La Guita Manzanilla Wine Review Video
Watch Julien reviewing Manzanilla La Guita, his detailed tasting notes and flavor profile of the wine
La Guita Manzanilla Review & Tasting Notes
What is Distinctive & Unique about La Guita?
With La Guita, the Bodega Hijos de Rainera Pérez Marínwe has gone one step forward compared to many other producers of the style, by sourcing grapes from “Pagos” (vineyards) located in the area surrounding Sanlucar. Those are coastal vineyards with a cooler climate than more inland ones and disctinctive soils adding to the mineral iodine expression of the wine.
Miraflores is considered an iconic Pago among the crus laying around Sanlucar.

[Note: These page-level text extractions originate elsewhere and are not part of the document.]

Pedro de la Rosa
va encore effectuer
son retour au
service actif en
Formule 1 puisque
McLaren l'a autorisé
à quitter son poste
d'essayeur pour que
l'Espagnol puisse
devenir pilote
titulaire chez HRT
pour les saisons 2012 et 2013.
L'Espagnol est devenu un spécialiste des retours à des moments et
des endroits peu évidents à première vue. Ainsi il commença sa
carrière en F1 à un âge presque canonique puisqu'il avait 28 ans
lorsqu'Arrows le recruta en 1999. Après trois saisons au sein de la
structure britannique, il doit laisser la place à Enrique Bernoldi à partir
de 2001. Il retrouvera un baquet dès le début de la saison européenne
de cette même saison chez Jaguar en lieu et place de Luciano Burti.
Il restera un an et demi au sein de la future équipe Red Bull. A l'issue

The unique micro climate conditions provided by the estuary of Guadalquivir river and the proximity of the Atlantic Ocean, together with the environmental characteristics of the Bodegas where the Manzanilla is aged (milder and more constant temperature all year round allowing the Flor to grow healthier and thicker) make of La Guita a text book Manzanilla.
Overall Review Notes & Tasting Impressions
With a pale but shiny lemon-yellow color, similar to what you would see and expect from a crisp dry white, La Guita features the typical dominant aromas of Manzanilla, namely green apple, sea sprays, delicate walnut and fennel.

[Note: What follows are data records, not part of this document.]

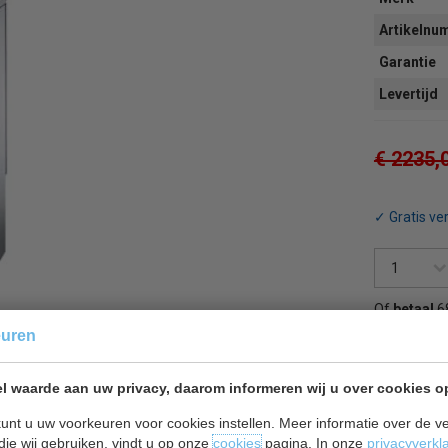
Artikeln
Garantie
Levertijd
€ 2235,
✓ Gratis ve
Of
betaal
6
euren
Terug 
l waarde aan uw privacy, daarom informeren wij u over cookies o
unt u uw voorkeuren voor cookies instellen. Meer informatie over de ve
die wij gebruiken, vindt u op onze
cookies
pagina. In onze
privacyverkl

It’s powerful and pungent to smell at, mineral and salty to sniff, yet elegant and abundantly fruity as well. Crisp and precise notes of pear and fresh apricot, elderflower and fresh grapes. There is an impression of yeasty savoriness and mineral feel coming out of the glass, together with a sensation of finesse and subtle fruitiness.
The palate confirms this is a dry and refreshing style of sherry, as we expect from Manzanilla. Delicately salt, with a light and crisp body on a good acidity, that makes you salivate from intense flavors of stonefruit (white peach), citrus, mixed spices, buttery yeastiness (brioche) and an iodine feel similar to what you’d taste in oysters.

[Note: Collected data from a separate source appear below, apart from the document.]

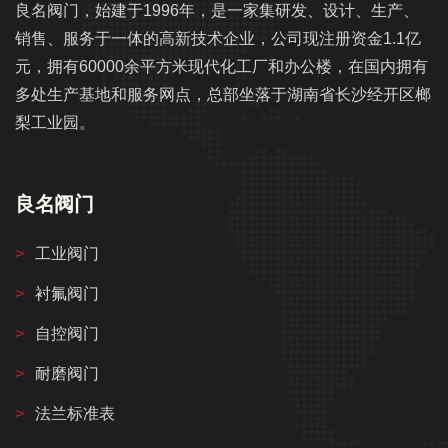
良名阀门，始建于1996年，是一家集研发、设计、生产、
销售、服务于一体的高新技术企业，公司现注册资金1.1亿
元，拥有60000余平方米现代化工厂和办公楼，在国内拥有
多处生产基地和服务网点，总部坐落于湖南省长沙经开区榔
梨工业园。
良名阀门
工业阀门
衬氟阀门
自控阀门
耐磨阀门
法兰标准表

An enjoyable refreshing sip, easy to appreciate, yet complex, refined and long with many layers of depth to its crispy dry and fruity expression.
Enjoy 🙂
La Guita Manzanilla Label Images
How is Manzanilla Made?
Following harvest of the Palomino grapes, which usually happens during the first half of September, bunches are pressed and the free-run juice is collected and fermented in stainless steel tanks at a controlled temperature.
Once the fermentation is complete, it undergoes its first sensory grading. Wines that are very clean to the nose and crisp to the palate, pale and light are selected to become La Guita and fortified to 15% alcohol before entering the traditional Criaderas and Soleras System locally known under the name of Sobretabla.
This system mainly consists in maintaining the wooden casks (the typical American oak barrels with a capacity of 516 liters) called Criaderas, which contain wines of similar characteristics and different ages.
The Manzanilla casks are not completely filled so as to facilitate allow contact with air and the development of veil of yeast at the surface of the wine known as ‘flor’.
This yeast has constant interaction with the wine, consuming the alcohol and other nutrients and providing very characteristic aromas and flavors. This type of production is called “biological ageing” or “ageing under a velum of flor yeast”.
In addition to transforming the wine, the flor protects it from too much oxygen, therefore preventing an excessive oxidation.
The wooden casks are lined up in “andanas”, or rows on 3 or 4 levels, each of which form an “escala” or scale. The scale containing the oldest wines and which is found on the bottom level, is called Solera.
The wine is extracted for bottling using a process called “saca” or drawing.
This volume is replenished with wine from the top level of the cask scale, called First Criadera, which contains the youngest wine, which in turn is replenished with wine from the Second Criadera, and so on, passing through six Criaderas until reaching the Sobretabla, where the replenishing is carried out with the young wine.
Only a small amount of wine is extracted from each Solera in each draw.
Every year, a maximum of 35% of the Solera´s capacity is extracted for sale and consumption.